First of all, let me just apologize. When I was nine years old and dad told me that my baby sister was on her way, and that we had to go to the hospital to meet you, I didn’t have any interest whatsoever. Dad was supposed to take me to Disco Sporting Goods that day to buy me a new baseball glove.
What am I going to do with a baby sister?
A baby brother? O.K., maybe I could make him be my catcher. That might be cool. But a sister? Nah. My mind was on the baseball glove.
But when we got to the hospital and I saw you open your eyes for the first time, everything changed.
I told Mom and Dad, “Look at her. She’s so cool. I have my own baby now.”
They laughed. After I held you for a while, Dad said, “All right, time to go to the store and get your glove.”
I said, “What? I’m not going anywhere. I’m staying right here.”
You won me over quick.
I remember when you were three or four years old, you and Dad used to play basketball in the cul-de-sac in front of our house every morning. That was the thing you shared. He was teaching you how to do reverse layups on that little hoop before you were even in kindergarten. I remember watching, stunned at how good you were. Remember how you used to dribble the ball through the house and drive everybody crazy? I do.
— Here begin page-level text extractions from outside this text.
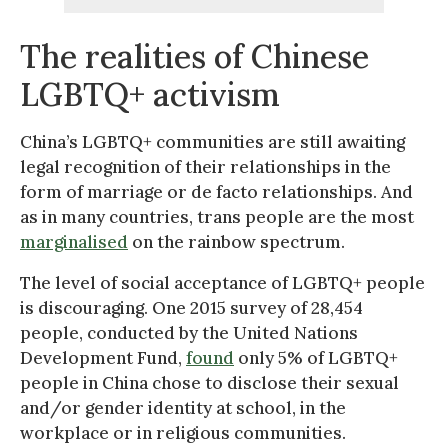
The realities of Chinese
LGBTQ+ activism
China’s LGBTQ+ communities are still awaiting
legal recognition of their relationships in the
form of marriage or de facto relationships. And
as in many countries, trans people are the most
marginalised
on the rainbow spectrum.
The level of social acceptance of LGBTQ+ people
is discouraging. One 2015 survey of 28,454
people, conducted by the United Nations
Development Fund,
found
only 5% of LGBTQ+
people in China chose to disclose their sexual
and/or gender identity at school, in the
workplace or in religious communities.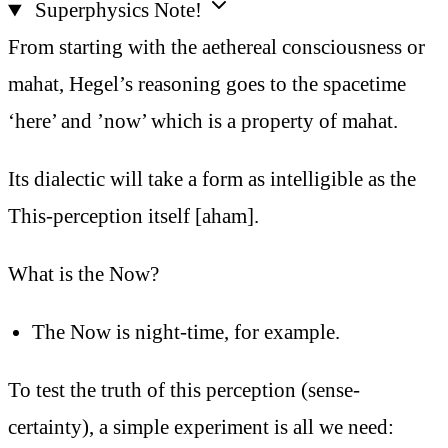
Superphysics Note!
From starting with the aethereal consciousness or
mahat, Hegel’s reasoning goes to the spacetime
‘here’ and ’now’ which is a property of mahat.
Its dialectic will take a form as intelligible as the
This-perception itself [aham].
What is the Now?
The Now is night-time, for example.
To test the truth of this perception (sense-
certainty), a simple experiment is all we need: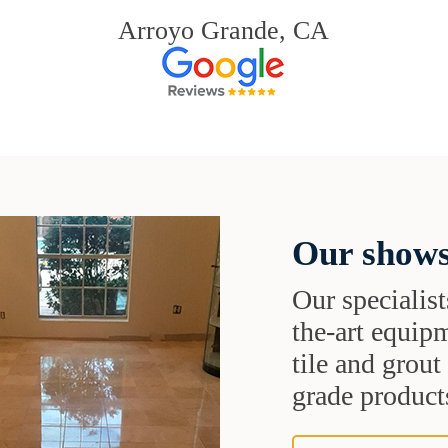
Arroyo Grande, CA
Our shows
Our specialist
the-art equipm
tile and grou
grade products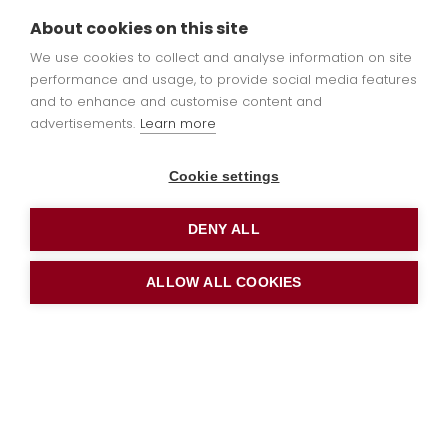
book a school tour or
apply
About cookies on this site
online
now.
We use cookies to collect and analyse information on site
performance and usage, to provide social media features
and to enhance and customise content and
advertisements.
Learn more
OFSTED
Cookie settings
DENY ALL
St Leonard’s was last inspected by OFSTED in
ALLOW ALL COOKIES
July 2024.
The report can be found on the
OFSTED
website and in the file downloads below.
All documents on the website are available as
paper copy on request at the school office.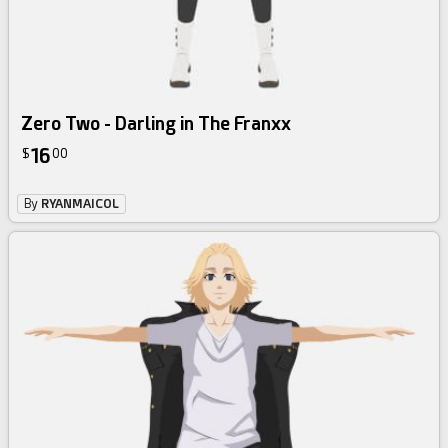
Zero Two - Darling in The Franxx
16
$
00
By
RYANMAICOL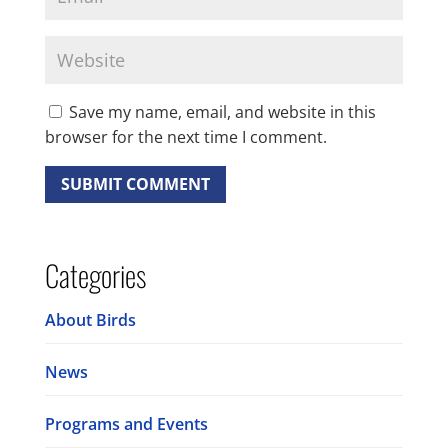
Save my name, email, and website in this
browser for the next time I comment.
Categories
About Birds
News
Programs and Events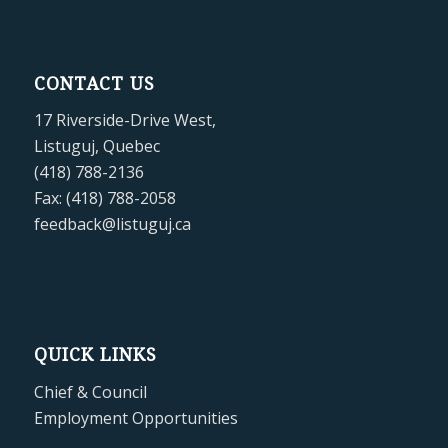
CONTACT US
17 Riverside-Drive West,
Listuguj, Quebec
(418) 788-2136
Fax: (418) 788-2058
feedback@listuguj.ca
QUICK LINKS
Chief & Council
Employment Opportunities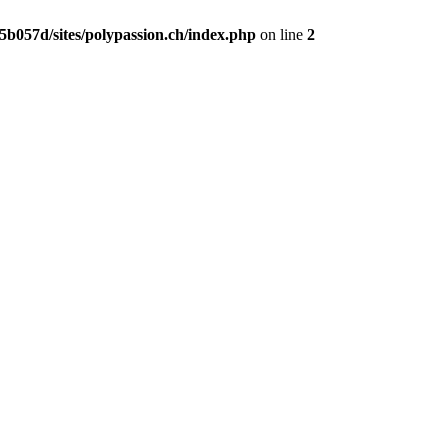
b057d/sites/polypassion.ch/index.php
on line
2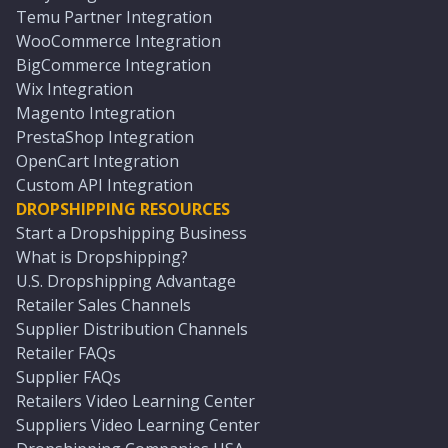
Temu Partner Integration
WooCommerce Integration
BigCommerce Integration
Wix Integration
Magento Integration
PrestaShop Integration
OpenCart Integration
Custom API Integration
DROPSHIPPING RESOURCES
Start a Dropshipping Business
What is Dropshipping?
U.S. Dropshipping Advantage
Retailer Sales Channels
Supplier Distribution Channels
Retailer FAQs
Supplier FAQs
Retailers Video Learning Center
Suppliers Video Learning Center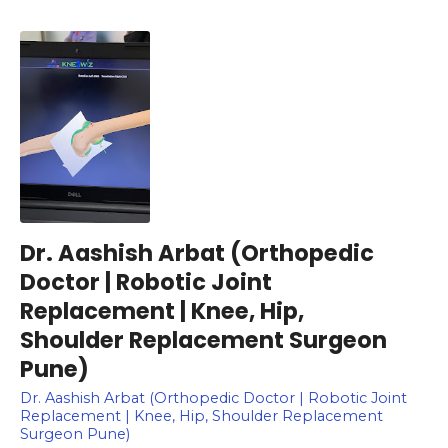
Dr. Aashish Arbat (Orthopedic
Doctor | Robotic Joint
Replacement | Knee, Hip,
Shoulder Replacement Surgeon
Pune)
Dr. Aashish Arbat (Orthopedic Doctor | Robotic Joint
Replacement | Knee, Hip, Shoulder Replacement
Surgeon Pune)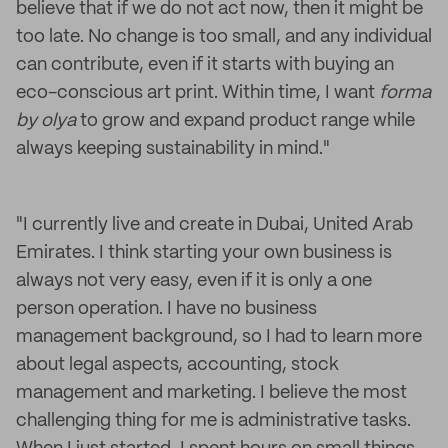
believe that if we do not act now, then it might be
too late. No change is too small, and any individual
can contribute, even if it starts with buying an
eco-conscious art print. Within time, I want
forma
by olya
to grow and expand product range while
always keeping sustainability in mind."
"I currently live and create in Dubai, United Arab
Emirates. I think starting your own business is
always not very easy, even if it is only a one
person operation. I have no business
management background, so I had to learn more
about legal aspects, accounting, stock
management and marketing. I believe the most
challenging thing for me is administrative tasks.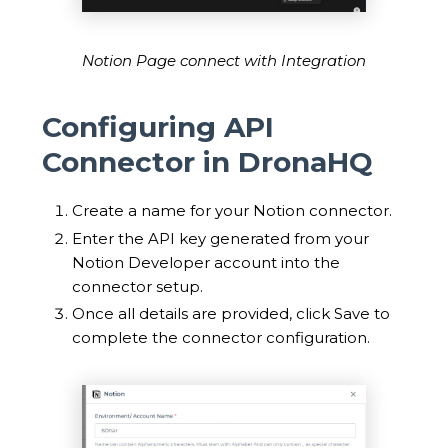
Notion Page connect with Integration
Configuring API
Connector in DronaHQ
Create a name for your Notion connector.
Enter the API key generated from your
Notion Developer account into the
connector setup.
Once all details are provided, click Save to
complete the connector configuration.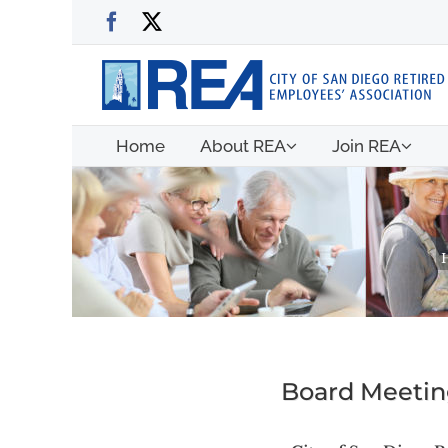
Skip
Facebook
X
to
content
Home
About REA
Join REA
Board Meeting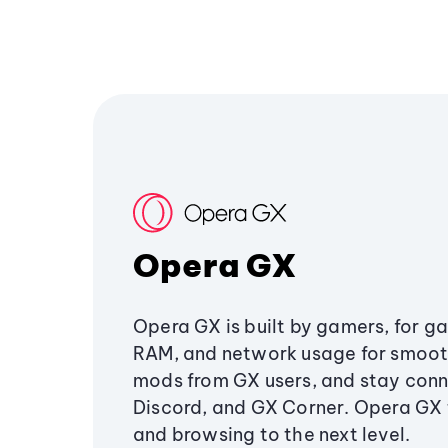
Opera GX
Opera GX is built by gamers, for g
RAM, and network usage for smoo
mods from GX users, and stay conn
Discord, and GX Corner. Opera GX
and browsing to the next level.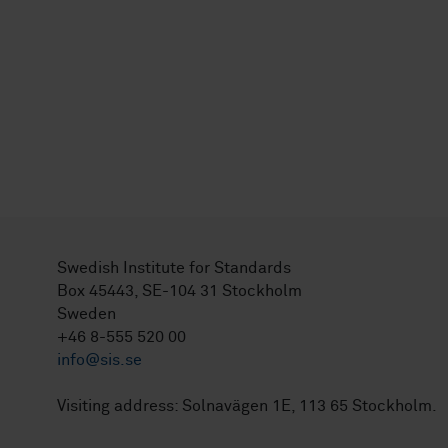
Swedish Institute for Standards
Box 45443, SE-104 31 Stockholm
Sweden
+46 8-555 520 00
info@sis.se
Visiting address: Solnavägen 1E, 113 65 Stockholm.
I always knew you had great things ahead of you, but I didn’t realize just how great until my second year in Seattle, when you came to town and we played one-on-one at the Bellevue Club gym. You had grown a little taller. I could tell your crossover was a little quicker. But I mean, come on. I’m Big Bro. I’m a pro athlete. You’re 15.
I started the game going like, 75%. (We had a big Monday Night Football game coming up.)
And you smoked me. By the time it was 7–1, I was going all-out. But it wasn’t helping. Next thing I know, you’re crossing me up, blowing by me, going straight to the basket and I had to foul you.
I’ll never forget you screaming, “And-one! You can’t take me!”
I turned around and there’s like 100 people watching, pulling out their phones. My baby sister, putting me on an And1 mixtape. That’s when I knew you were going to be something special.
It’s amazing how fast the time goes by. I can’t believe that you graduate from high school today. I’m so happy to see you go off to Stanford to play basketball, and live out all your hopes and dreams. You and I both know that it hasn’t been easy. For you to accomplish everything you have accomplished after losing Dad at such a young age is nothing short of incredible. You are as tough and as smart as they come.
I mean this from the bottom of my heart — you inspire me.
When you and Mom came out to live in Seattle with me last year, I got to see how hard you worked, and how much Mom pushed you to achieve your dreams. I watched you wake up every morning at 5:30 to go to the gym to practice before school. I watched you study for tests into the wee hours of the morning. And I watched you do it all with a smile and a sense of humor.
I will admit it. You punked me pretty bad with your little football prank a few months ago. When I ran out into the backyard and saw you face down and crying with a “broken nose,” I really thought Mom was never going to let me hear the end of it. My baby sister going down on my watch? I was freaking out. There was blood everywhere. You had the crocodile tears just perfect.
Turns out it was just Heinz ketchup. You deserve props for your acting skills. I thought for sure we were going to the emergency room. Never lose that sick sense of humor. Never lose your joy for life.
As someone who has already been through college, I can’t tell you everything. That’s for you to figure out on your own. But I can tell you this …
When you get to school, there will be a lot of people who want to see you succeed and be a positive force in your life.
But some people will try to get in the way of your joy. That’s life. You need to figure out how to live with an open heart in spite of those people. Sometimes that’s harder than it looks.
Today, I’ll get to see you graduate from high school as a strong, independent, competitive, compassionate young woman — on your way to one of the best schools in the world on a full scholarship.
Mom will be there. Remember to hug her tight for everything she’s done for you, and for all the laughter and tears and late nights you’ve shared with her.
Our brother Harry, Grandma Carolyn, Uncle Ben, Aunt Merinda, Ciara and all the rest of our family will be there smiling.
But someone else will be there, too. He will be the proudest of all of us. Every time you hit a reverse layup, remember who taught you that move again and again and again out in the cul-de-sac.
You opened your own doors. Always play, always love and always lead with an open heart.
You turned out to be way cooler than a new baseball glove.